Alguém imagina como repercutirá, na campanha, discursos e notícias sobre o corte de investimentos em saúde e educação, previdência, trabalho e empresa, desenvolvimento social e…
14-11-2024 às 08h:02
Rogério Reis Devisate*
Quem não se lembra das passeatas de 2013, que mobilizaram o Brasil? O povo estava nas ruas, sem bandeiras partidárias, pedindo mais investimentos em saúde e educação, protestando contra os elevados gastos com a construção de locais para a realização da Copa do Mundo e das Olimpíadas, querendo mais segurança e mais transporte e a suspensão do aumento das tarifas de ônibus.
As passeatas demonstraram o acerto do pensamento de Ulisses Guimarães, para quem os políticos temem o povo nas ruas.
Uma década depois, vemos o Governo Federal discutir o corte de gastos e focar em algumas áreas e Ministérios, falando-se que deve atingir a saúde, a educação, a previdência social, o desenvolvimento social e o trabalho e a empresa. Mais: também há a possibilidade de alcançar o Ministério da Defesa, o que pode envolver tanto o corte de investimentos quanto as despesas com a folha de pagamento dos ativos e inativos.
O pacote econômico está sendo preparado e será submetido ao Parlamento, inclusive com parte que envolve nova proposta de mudança no texto constitucional, via PEC – Proposta de Emenda à Constituição, objetivando a revisão dos gastos obrigatórios. Passará, também, pelo crivo do povo.
As contas vêm sido comprometidas há tempos. Apesar da arrecadação significativa, os gastos públicos aumentam. O FMI – Fundo Monetário Internacional piorou a sua projeção sobre a dívida nacional do Brasil, apontando que deve chegar a 87,6% em 2024 e a 97,6% em 2029 (ou seja, quase 100%)!
Não se pode deixar de lembrar o que ocorreu em França há poucos séculos, quando, diante dos elevados gastos, o Rei Luís XVI convocou o seu Ministro das Finanças, Jacques Necker, para sanear os combalidos cofres franceses. Como a tradicional fórmula de aumento de tributos seria impossível, o jeito foi reunir as 3 classes: a igreja, a nobreza e o povão (burguesia e povo).

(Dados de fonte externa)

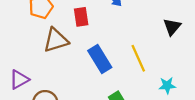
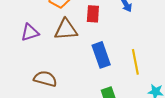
purple triangle: (19, 79) -> (30, 32), moved

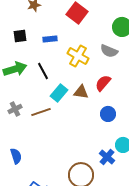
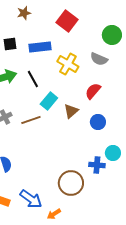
blue rectangle: (50, 39) -> (40, 47), size x1.5
brown triangle: (81, 92) -> (71, 111), moved, turned -49
blue cross: (107, 157) -> (97, 165), turned -35

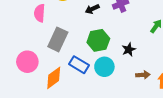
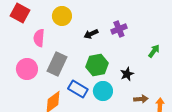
pink circle: (27, 62) -> (27, 69), moved

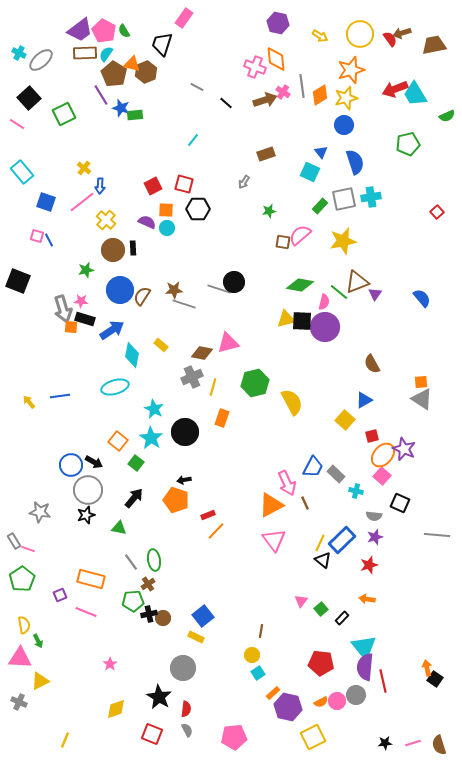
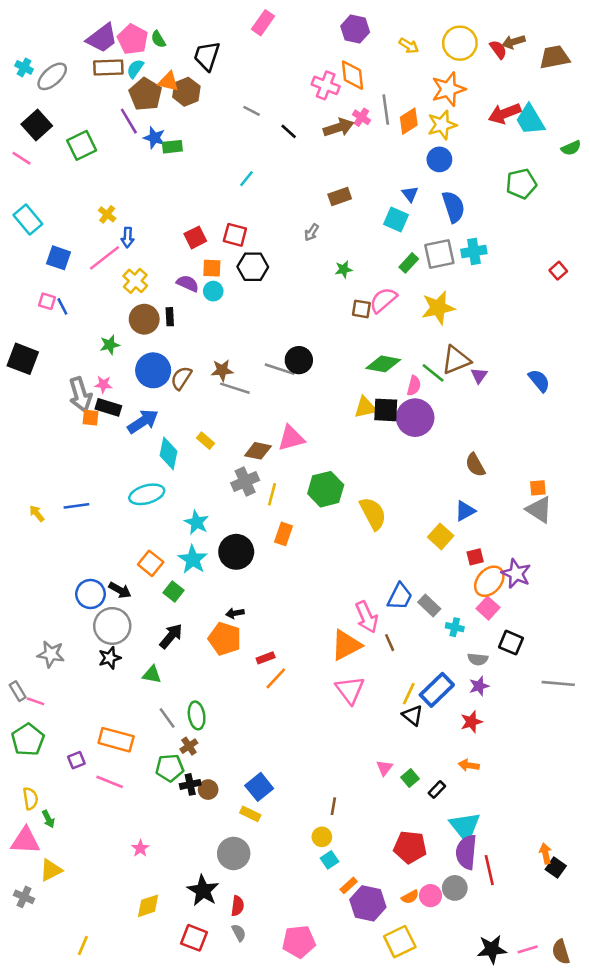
pink rectangle: (184, 18) -> (263, 23), moved
black star: (385, 743) -> (492, 949), size x1.6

Sabemos que as coisas correram bem e que o povo foi para as ruas, iniciando a Revolução Francesa que, dentre outros efeitos, ocasionou a decapitação do Rei e da Rainha Maria Antonieta, deixou famosa a guilhotina e gestou Napoleão.
Voltando ao pretendido corte de gastos do governo, neste planejamento em andamento, reflitamos como será a campanha presidencial de 2025.
Alguém imagina como repercutirá, na campanha, discursos e notícias sobre o corte de investimentos em saúde e educação, previdência, trabalho e empresa, desenvolvimento social e talvez a folha de pagamento de ativos e inativos no Ministério da Defesa (Exército, Marinha e Aeronáutica)?
Como será a reação do povo quando se rememorar de que, há cerca de uma década, ali, em 2013, foi para as ruas levantando bandeiras sociais importantes, inclusive por aumento de investimentos em alguns desses setores, agora possivelmente cortados?
Como saímos das passeatas de 2013 para essa situação de 2024, de corte em despesas que foram bandeira de muitos, quando as ruas estavam tomadas de gente?
É crível que as medidas podem impactar de início – e ter essa repercussão negativa nas eleições vindouras – mas não serão hábeis a frear as pressões por oscilações ascendentes das despesas públicas no ano eleitoral. Pensar o contrário é ir contra o senso comum – ainda que a realidade fosse outra, é a expectativa das obras inauguradas e medidas afins que ficam na cabeça do eleitor, em todo ano eleitoral.
Se os freios pretendidos forem eficazes, ótimo. No entanto, embora montanhas sejam movíveis pela crença, essa imensa montanha, com altos, agudos e cortantes cumes, formada por gastos e despesas seculares, não vai ser movida sem grande esforço, com muito suor e, quiçá, n`alguns setores, lágrimas e ranger de dentes.
*Membro da Academia Brasileira de Letras Agrárias, da União Brasileira de Escritores e da Academia Fluminense de Letras. Presidente da Comissão Nacional de Assuntos Fundiários da UBAU. Membro da Comissão de Direito Agrário da OAB/RJ. Defensor Público/RJ junto ao STF, STJ e TJ/RJ. Autor de vários artigos jurídicos e dos livros Grilagem das Terras e da Soberania.